[Required action]: Could you return all of the entries below exactly, minus the pictures?

[Provided data]:
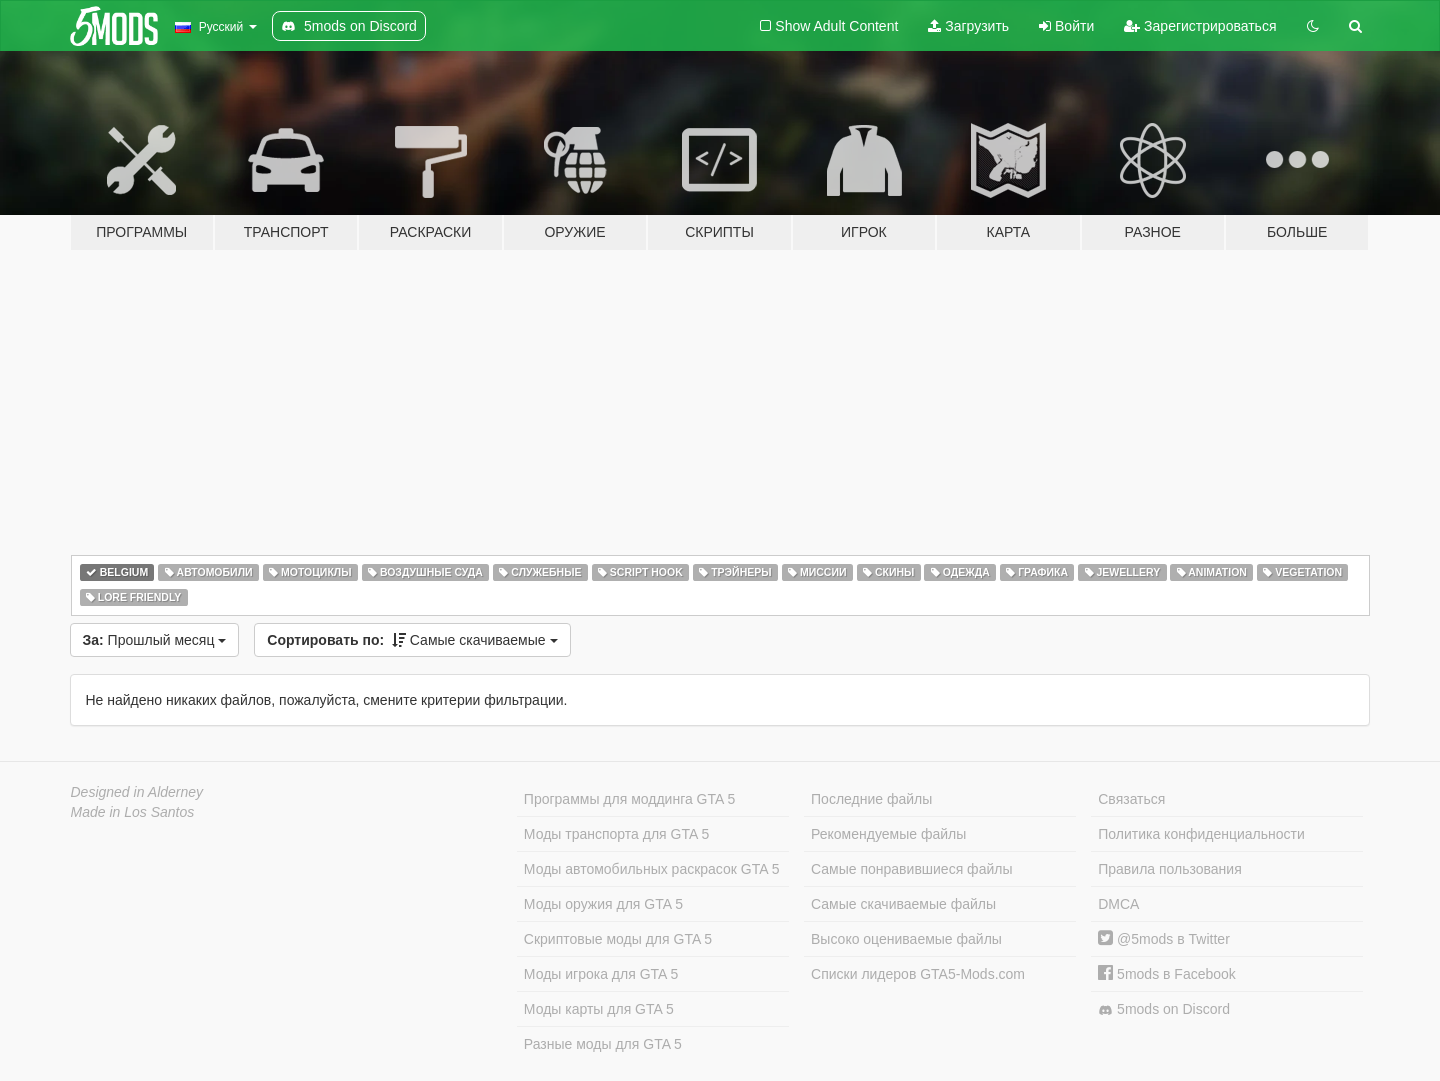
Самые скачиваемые (412, 640)
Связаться (1131, 799)
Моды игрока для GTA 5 (601, 974)
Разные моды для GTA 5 (603, 1044)
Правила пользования (1170, 869)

[Exercise solution]:
Самые скачиваемые (412, 640)
Связаться (1131, 799)
Моды игрока для GTA 5 (601, 974)
Разные моды для GTA 5 (603, 1044)
Правила пользования (1170, 869)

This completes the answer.